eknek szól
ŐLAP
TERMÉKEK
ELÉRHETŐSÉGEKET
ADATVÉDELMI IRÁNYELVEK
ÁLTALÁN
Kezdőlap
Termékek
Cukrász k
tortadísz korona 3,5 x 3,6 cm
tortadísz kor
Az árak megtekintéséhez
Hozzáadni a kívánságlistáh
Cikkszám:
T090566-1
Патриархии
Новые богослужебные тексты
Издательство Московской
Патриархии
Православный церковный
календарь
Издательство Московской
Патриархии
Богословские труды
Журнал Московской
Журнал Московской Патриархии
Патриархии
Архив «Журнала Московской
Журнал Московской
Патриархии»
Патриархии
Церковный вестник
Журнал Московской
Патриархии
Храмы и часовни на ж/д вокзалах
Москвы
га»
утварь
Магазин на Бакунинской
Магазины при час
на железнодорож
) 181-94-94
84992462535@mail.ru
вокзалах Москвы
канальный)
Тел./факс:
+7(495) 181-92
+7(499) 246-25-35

- - - - -

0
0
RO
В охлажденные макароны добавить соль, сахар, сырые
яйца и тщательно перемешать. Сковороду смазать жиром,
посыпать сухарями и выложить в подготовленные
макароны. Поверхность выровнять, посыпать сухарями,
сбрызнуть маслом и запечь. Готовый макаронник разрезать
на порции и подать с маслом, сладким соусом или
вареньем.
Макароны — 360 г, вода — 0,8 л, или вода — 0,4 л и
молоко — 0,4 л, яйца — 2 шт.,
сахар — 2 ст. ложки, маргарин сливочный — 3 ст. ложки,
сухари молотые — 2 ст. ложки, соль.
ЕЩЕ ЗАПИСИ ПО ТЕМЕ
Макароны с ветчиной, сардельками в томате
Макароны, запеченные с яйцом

- - - - -

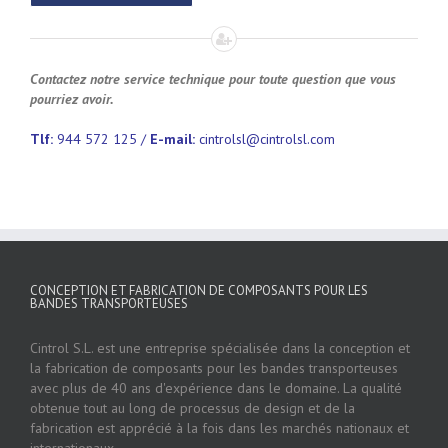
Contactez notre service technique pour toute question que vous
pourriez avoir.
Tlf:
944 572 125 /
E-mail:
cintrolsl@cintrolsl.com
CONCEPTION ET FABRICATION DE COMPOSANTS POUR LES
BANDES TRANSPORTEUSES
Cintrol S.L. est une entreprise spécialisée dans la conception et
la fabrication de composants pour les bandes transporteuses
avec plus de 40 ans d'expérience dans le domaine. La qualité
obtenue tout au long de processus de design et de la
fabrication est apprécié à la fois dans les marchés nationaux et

- - - - -

= Work task =
Only the lines above that hold "tortadísz" are wanted. Show every one of them.

= Answer for the task =
tortadísz korona 3,5 x 3,6 cm
tortadísz kor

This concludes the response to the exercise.